Il n’y a actuellement aucun lien entre les revenus perçus par l’État auprès des automobilistes et l’utilisation des routes, ce qui est une aberration au moment où l’on se bat avec des infrastructures routières vieillissantes qui nécessitent un important effort de remise en état. De nouvelles sources de financement sont donc nécessaires pour mener à bien ce chantier. Personnellement, d’ailleurs, j’estime que les revenus des péages devraient servir aux routes, mais qu’une partie des budgets routiers actuels devrait revenir au transport en commun.

7) Un ménage s’impose dans les péages…

On a actuellement dans la région une courtepointe de tronçons à tarifs variables.

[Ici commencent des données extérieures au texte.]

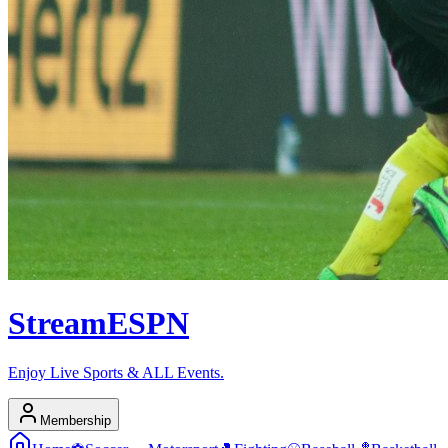
Stream
ESPN
Enjoy Live Sports & ALL Events.
Membership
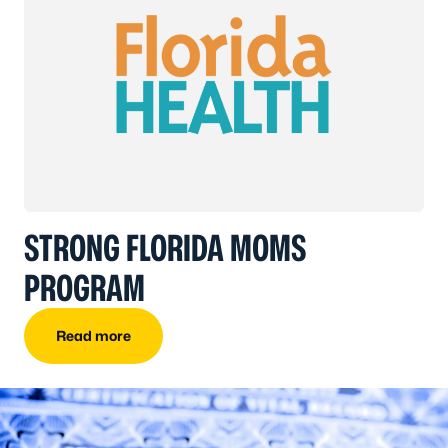
STRONG FLORIDA MOMS
PROGRAM
Read more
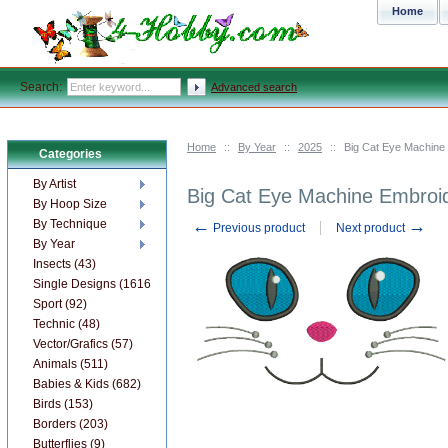
Home
Search:
Advanced search
Home
::
By Year
::
2025
::
Big Cat Eye Machine
Categories
By Artist
Big Cat Eye Machine Embroi
By Hoop Size
←
→
By Technique
Previous product
Next product
By Year
Insects (43)
Single Designs (1616)
Sport (92)
Technic (48)
Vector/Grafics (57)
Animals (511)
Babies & Kids (682)
Birds (153)
Borders (203)
Butterflies (9)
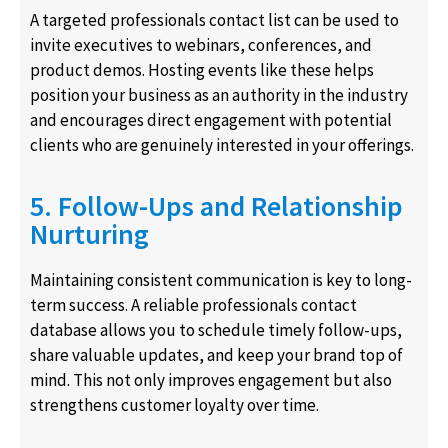
A targeted professionals contact list can be used to
invite executives to webinars, conferences, and
product demos. Hosting events like these helps
position your business as an authority in the industry
and encourages direct engagement with potential
clients who are genuinely interested in your offerings.
5. Follow-Ups and Relationship
Nurturing
Maintaining consistent communication is key to long-
term success. A reliable professionals contact
database allows you to schedule timely follow-ups,
share valuable updates, and keep your brand top of
mind. This not only improves engagement but also
strengthens customer loyalty over time.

Cela ne peut pas tenir, surtout quand on sait que d’autres grands chantiers routiers s’ajouteront au cours des prochaines années, comme la réfection de la Métropolitaine. La réintroduction des péages devra donc se faire tôt ou tard, qu’on le veuille ou non.

8 ) L’étalement urbain ne se résorbera pas comme par magie…

Le Plan métropolitain d’aménagement (PMAD) adopté l’an dernier par la CMM vise à contenir l’étalement urbain. Or l’actuel système fiscal et financier incite au contraire les banlieues à faire le contraire. L’introduction de frais d’utilisation, idéalement basés sur la distance parcourue, permettrait d’harmoniser les intentions et les actions du gouvernement en limitant l’éparpillement, en réduisant la motorisation, tout en augmentant l’équité.

9) L’insuffisance des fonds en transport en commun date d’il y a 20 ans…

La seule façon pour le gouvernement de démontrer qu’il croit à la nécessité de services de transport en commun de qualité, c’est en le finançant à sa juste mesure. Or même si Québec a augmenté ses investissements ces dernières années, son désengagement progressif depuis la réforme Ryan de 1992 se fait encore sentir, comme le soulignait le rapport Bernard

10) Les sondages sont favorables…

Un sondage pancanadien mené en 2011 par Léger Marketing pour CBC/Radio-Canada révèle que plus des deux tiers des résidents de la région de Montréal (69 %) seraient favorables aux péages si cela améliorait des conditions routières ou réduisait le temps passé à se rendre au travail, ce qui cadre avec les résultats de précédentes enquêtes d’opinion. C’est plus qu’à Toronto et Vancouver. Fait intéressant, 85 % jugent qu’il serait acceptable d’avoir un péage sur un nouveau pont ou une nouvelle route pour en financer la construction, et 68 % accepteraient un péage sur une route déjà construite pour financer les réparations sur d’autres routes.